2. Basic Concepts of Type Theory

Basic Concepts of Type Theory

In Type Theory, types are fundamental constructs that classify various entities in a formal system.

Each entity, known as a term, is assigned a type, indicating its nature or category.

Terms represent objects, values, or expressions within the system, while types categorize these terms based on their properties.

For example, in a simple type system, we might have types such as Bool, Nat, and λ, and corresponding terms like true, 42, and λx.x.

Judgments are statements or propositions about the relationship between terms and types, indicating whether a term belongs to a particular type.

In a type judgment, we use notation like term : type to express that a given term is of a specific type.

For instance, true : Bool indicates that the term true belongs to the type Bool.
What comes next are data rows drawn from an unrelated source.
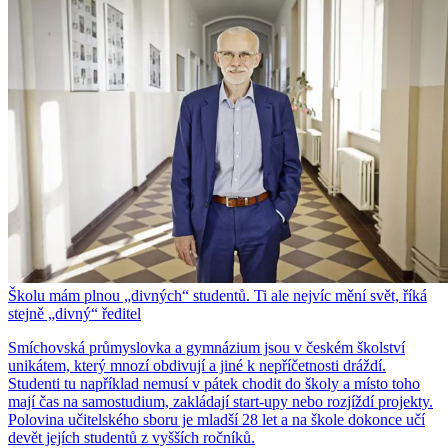
Školu mám plnou „divných“ studentů. Ti ale nejvíc mění svět, říká
stejně „divný“ ředitel
Smíchovská průmyslovka a gymnázium jsou v českém školství
unikátem, který mnozí obdivují a jiné k nepříčetnosti dráždí.
Studenti tu například nemusí v pátek chodit do školy a místo toho
mají čas na samostudium, zakládají start-upy nebo rozjíždí projekty.
Polovina učitelského sboru je mladší 28 let a na škole dokonce učí
devět jejích studentů z vyšších ročníků.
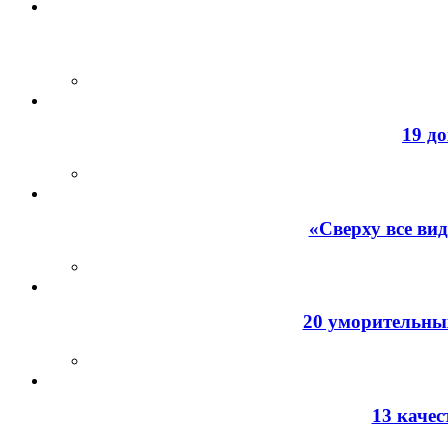
19 д
«Сверху все ви
20 уморительных
13 каче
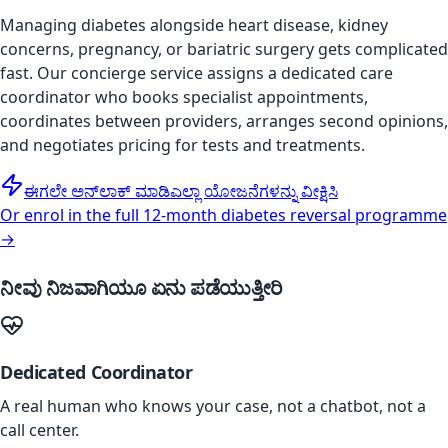
Managing diabetes alongside heart disease, kidney
concerns, pregnancy, or bariatric surgery gets complicated
fast. Our concierge service assigns a dedicated care
coordinator who books specialist appointments,
coordinates between providers, arranges second opinions,
and negotiates pricing for tests and treatments.
ಈಗಲೇ ಅನ್‌ಲಾಕ್ ಮಾಡಿ
ಎಲ್ಲಾ ಯೋಜನೆಗಳನ್ನು ವೀಕ್ಷಿಸಿ
Or enrol in the full 12-month diabetes reversal programme
→
ನೀವು ನಿಜವಾಗಿಯೂ ಏನು ಪಡೆಯುತ್ತೀರಿ
Dedicated Coordinator
A real human who knows your case, not a chatbot, not a
call center.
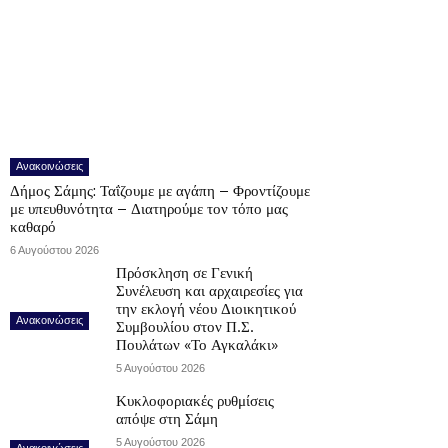
Ανακοινώσεις
Δήμος Σάμης: Ταΐζουμε με αγάπη – Φροντίζουμε
με υπευθυνότητα – Διατηρούμε τον τόπο μας
καθαρό
6 Αυγούστου 2026
Πρόσκληση σε Γενική
Συνέλευση και αρχαιρεσίες για
την εκλογή νέου Διοικητικού
Ανακοινώσεις
Συμβουλίου στον Π.Σ.
Πουλάτων «Το Αγκαλάκι»
5 Αυγούστου 2026
Κυκλοφοριακές ρυθμίσεις
απόψε στη Σάμη
5 Αυγούστου 2026
Ανακοινώσεις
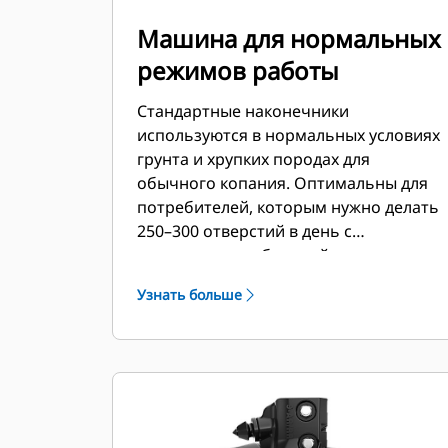
Машина для нормальных
режимов работы
Стандартные наконечники
используются в нормальных условиях
грунта и хрупких породах для
обычного копания. Оптимальны для
потребителей, которым нужно делать
250–300 отверстий в день с
возможностью быстрой замены
зубьев.
Узнать больше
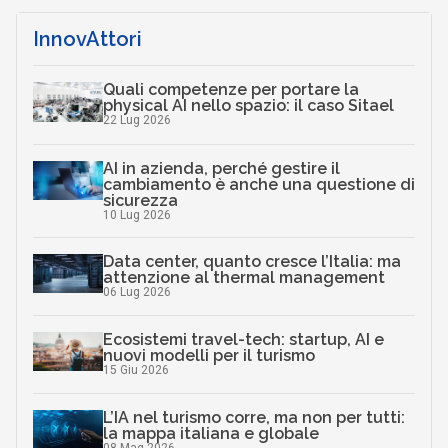
InnovAttori
Quali competenze per portare la
physical AI nello spazio: il caso Sitael
22 Lug 2026
AI in azienda, perché gestire il
cambiamento è anche una questione di
sicurezza
10 Lug 2026
Data center, quanto cresce l’Italia: ma
attenzione al thermal management
06 Lug 2026
Ecosistemi travel-tech: startup, AI e
nuovi modelli per il turismo
15 Giu 2026
L’IA nel turismo corre, ma non per tutti:
la mappa italiana e globale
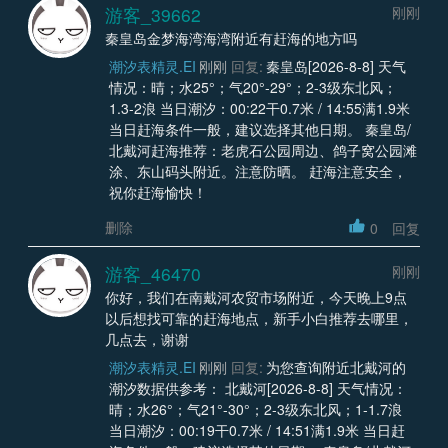
游客_39662
刚刚
秦皇岛金梦海湾海湾附近有赶海的地方吗
潮汐表精灵.EI
刚刚
回复:
秦皇岛[2026-8-8] 天气
情况：晴；水25°；气20°-29°；2-3级东北风；
1.3-2浪 当日潮汐：00:22干0.7米 / 14:55满1.9米
当日赶海条件一般，建议选择其他日期。 秦皇岛/
北戴河赶海推荐：老虎石公园周边、鸽子窝公园滩
涂、东山码头附近。注意防晒。 赶海注意安全，
祝你赶海愉快！
删除
0
回复
游客_46470
刚刚
你好，我们在南戴河农贸市场附近，今天晚上9点
以后想找可靠的赶海地点，新手小白推荐去哪里，
几点去，谢谢
潮汐表精灵.EI
刚刚
回复:
为您查询附近北戴河的
潮汐数据供参考： 北戴河[2026-8-8] 天气情况：
晴；水26°；气21°-30°；2-3级东北风；1-1.7浪
当日潮汐：00:19干0.7米 / 14:51满1.9米 当日赶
Lab Activity: Simple Type Checking

Let's implement a basic type checker for a simple language with Boolean and Natural Number types.

def type_check(term):
    if term in ["true", "false"]:
        return "Bool"
    elif term.isdigit():
        return "Nat"
    else:
        raise ValueError("Unknown term")

def main():
    terms = ["true", "42", "add", "hello"]
    for term in terms:
        try:
            result = type_check(term)
            print("Term:", term, "Type:", result)
        except ValueError as e:
            print("Error:", e)

if __name__ == "__main__":
    main()
  

The `type_check` function takes a term as input and returns its type if it belongs to a known type category, otherwise raises an error.

We define the type categories based on the known terms such as Boolean literals and natural numbers.

You can then test the type checker with various terms and observe the judgments made about their types.